Seems odd to ignore Gremlin and OpenCypher just to have a proprietary / "yet another standard" graph query language.
One major difference is that ArangoDB has full support of transactions across collections. Also while MongoDB now has limited graph functionality, ArangoDB is actually optimized for graph queries and can do arbitrary traversals and joins very efficiently.
The problem with Gremlin/OpenCypher is that they are primarily designed as graph query languages. ArangoDB takes a multi-model approach and many ArangoDB users focus on documents first and add in graph queries as an optimization step as their products mature. AQL is designed to be very easy to learn and mixes the document and graph paradigms seamlessly, embracing the multi-model nature of the database.

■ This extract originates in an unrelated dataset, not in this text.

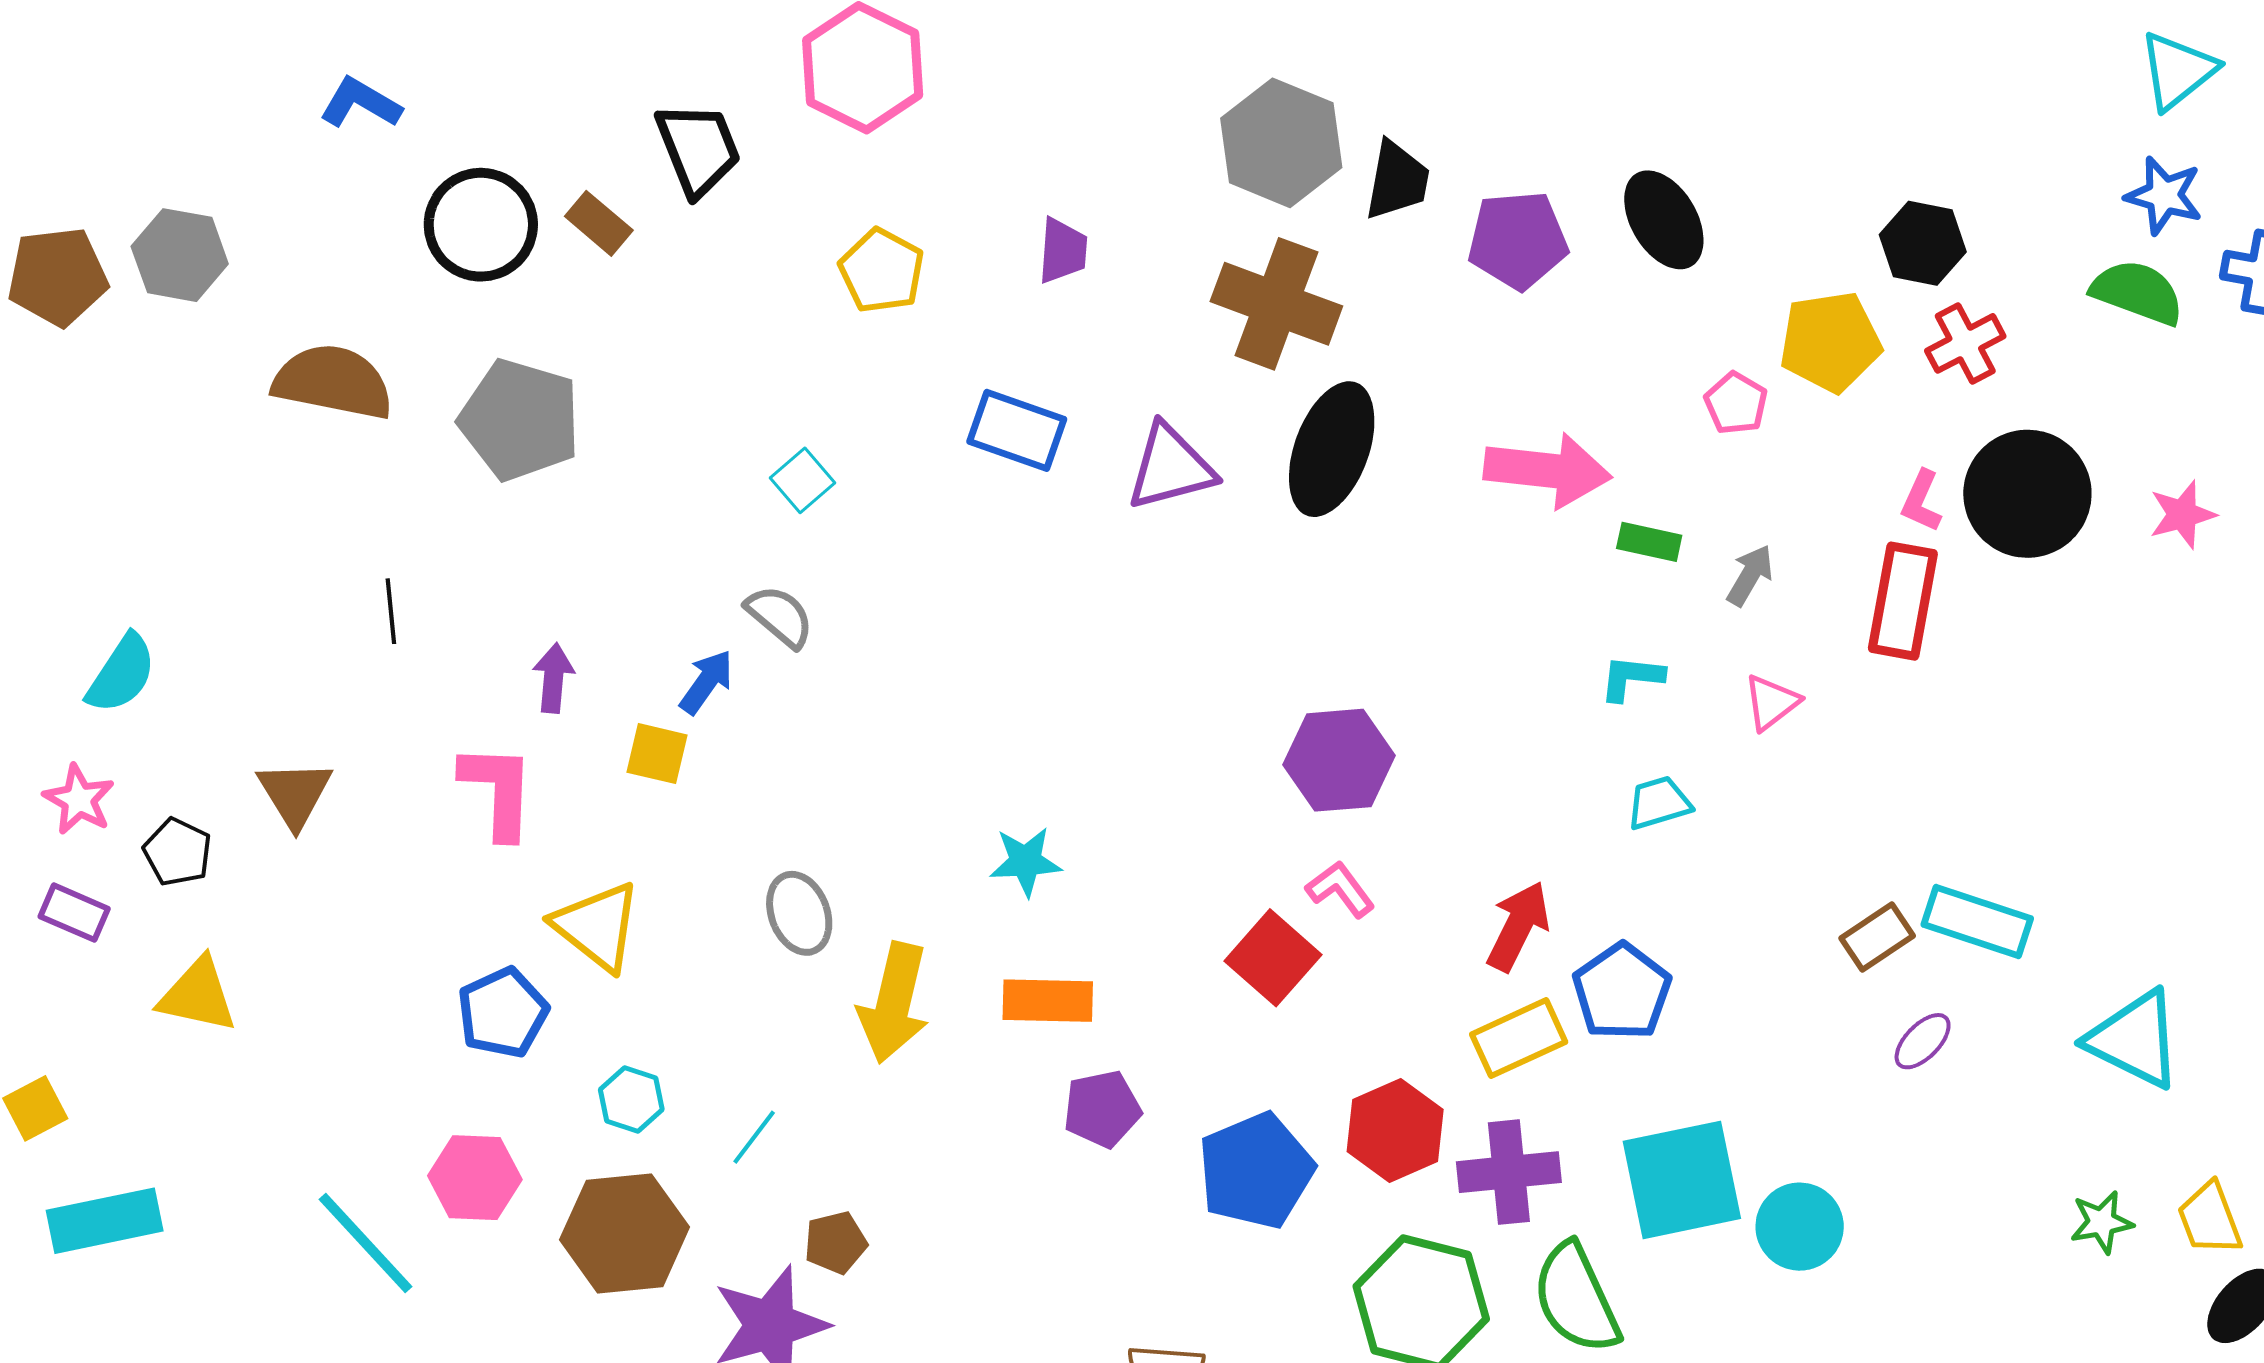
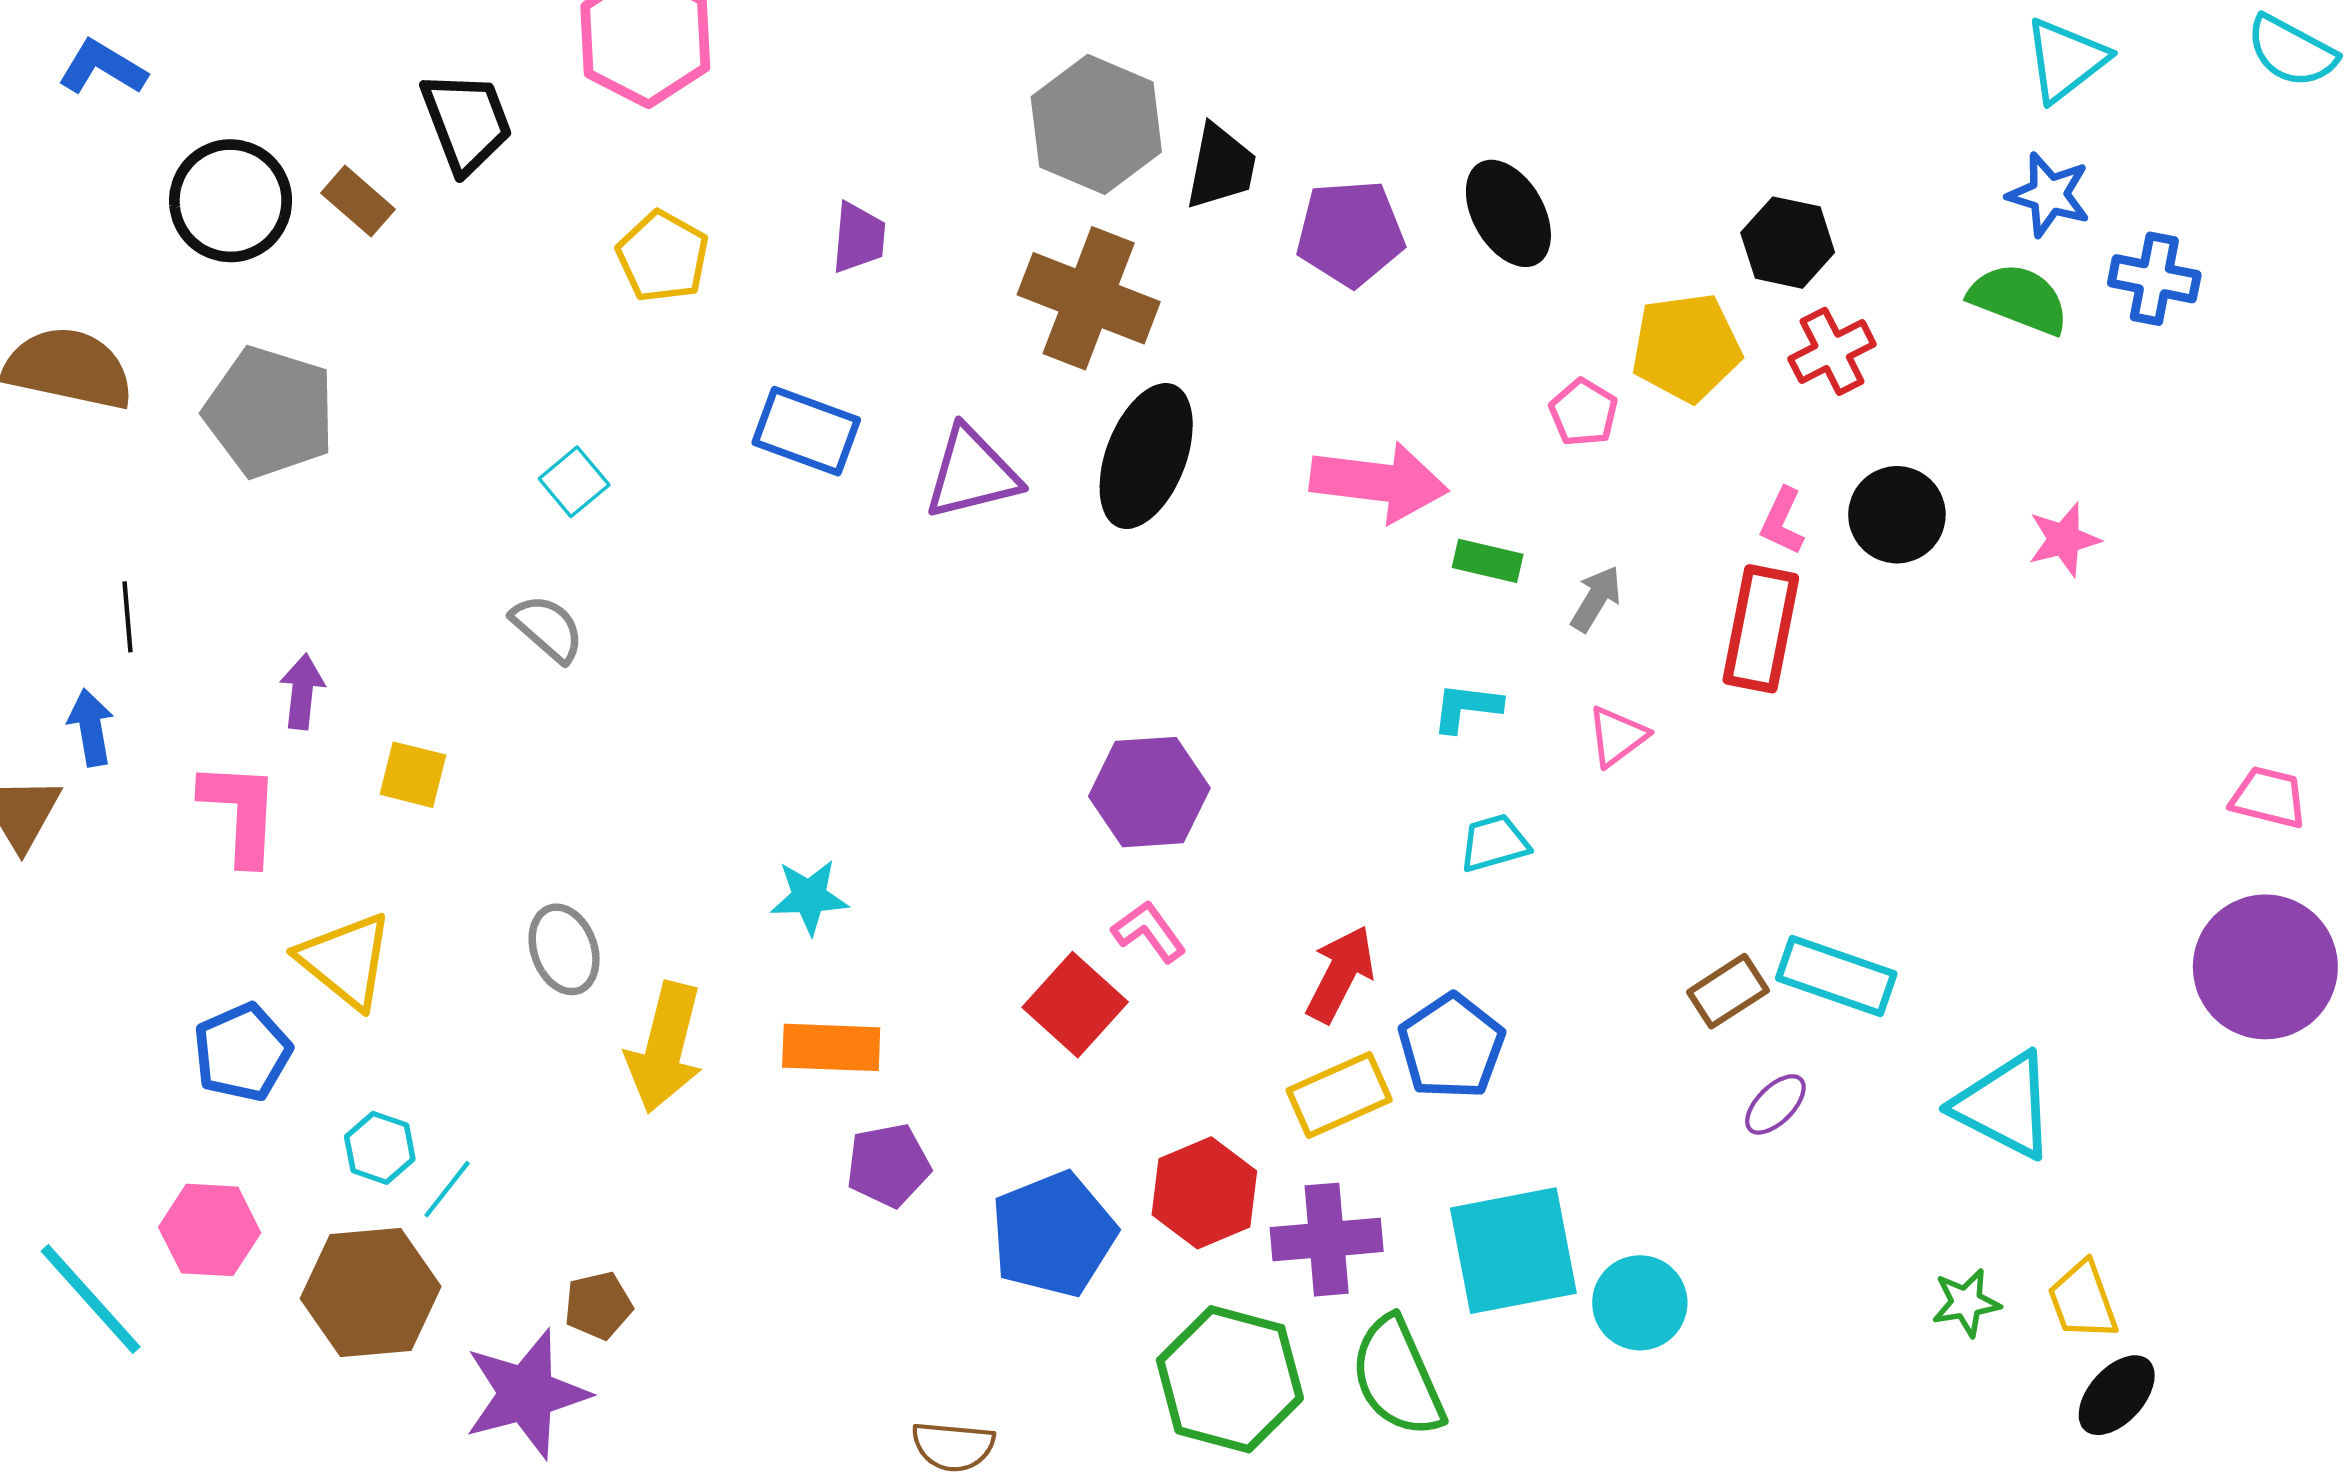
black circle: (2027, 494) -> (1897, 515), size x0.7
blue arrow: (706, 682) -> (91, 727), moved, turned -46
cyan line: (754, 1137) -> (447, 1189), moved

Personally I think that starting with a blank slate was the right choice compared to other multi-model databases that have found it necessary to extend a subset of a standard query language with their own proprietary additions to achieve the same goals.
We did a benchmark that shows you the performance regarding Neo4J. Before you shout that it made by us have a look, please. It's all open source. The data, the scripts and so on. Everything we use for it, we described in detail.
AQL is much more than a graph query language; therefore, Gremlin and OpenCypher aren't alternatives.